JUDGES: Hon. William B. Hoffman, P.J. Hon. Sheila G. Farmer, J. Hon. Craig R.

OPINION

CHARACTER OF PROCEEDING: Appeal from the Alliance Municipal Court, Case No. 2014 TRC 3519 JUDGMENT: Affirmed APPEARANCES: For Plaintiff-Appellee MATTHEW S. KUHN
Alliance City Prosecutor
470 East Market Street
Alliance, Ohio 44601
For Defendant-Appellant STACEY M. ZIPAY
Stark County Public Defenders Office
201 Cleveland Ave. SW, Suite 104
Canton, Ohio 44702
Baldwin, J.

{¶1} Appellant Darren Hemela appeals a judgment of the Alliance Municipal Court convicting him of operating a vehicle while intoxicated in violation of R.C. 4511.19(A)(1)(d) upon a plea of no contest. Appellee is the State of Ohio.

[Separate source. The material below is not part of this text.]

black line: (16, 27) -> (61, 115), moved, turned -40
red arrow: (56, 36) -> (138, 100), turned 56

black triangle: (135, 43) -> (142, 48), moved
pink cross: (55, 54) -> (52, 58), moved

STATEMENT OF THE FACTS AND CASE

{¶2} On August 22, 2014, an OVI checkpoint was conducted on East Main Street in Alliance by the Alliance Police Department and the Stark County Sheriff's Office. At approximately 7:15 p.m., Officer Paul Vesco of the Alliance Police Department saw appellant ride a green mountain bicycle down the middle lane of the street.

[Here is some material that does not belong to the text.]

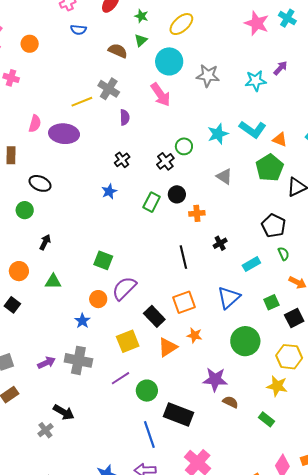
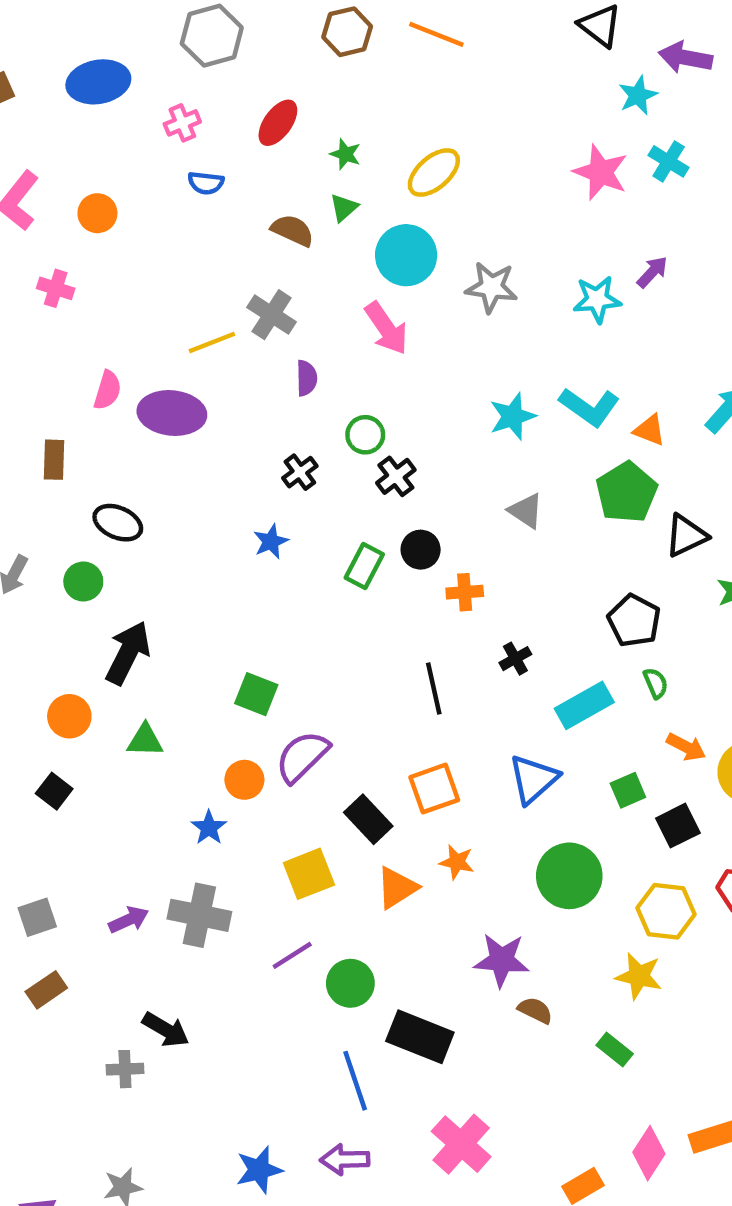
green circle: (184, 146) -> (365, 435), moved
black arrow: (45, 242) -> (128, 653), size x1.8
cyan rectangle: (251, 264) -> (584, 705), size x1.4
gray cross: (45, 430) -> (125, 1069), turned 35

{¶3} Appellant entered the checkpoint on his bicycle. Once inside the restricted area of the checkpoint, appellant passed three or four cones and then traveled over the curb and onto the sidewalk. Appellant rode away from the checkpoint.

{¶4} Officer Vesco cut off appellant and stopped him. As the officer explained the purpose of the checkpoint to appellant, he noted an odor of alcohol on appellant's breath, and appellant's eyes appeared red, bloodshot and watery.

{¶5} Appellant was cited for OVI in violation of R.C. 4511.19(A)(1)(a), R.C. 4511.19(A)(1)(d), and R.C. 4511.19(A)(1)(e). Appellant filed a motion to suppress, arguing that the stop and his prolonged detention were unlawful, he was unlawfully arrested, and his Miranda rights were violated. The case proceeded to a suppression hearing, at which the issues were narrowed to the constitutionality of the checkpoint as applied to a non-motorist, and whether the stop was supported by a reasonable suspicion of criminal activity. Following the hearing, the court overruled the motion, finding the checkpoint to be constitutional and concluding that the officer had a reasonable suspicion of criminal activity to stop appellant.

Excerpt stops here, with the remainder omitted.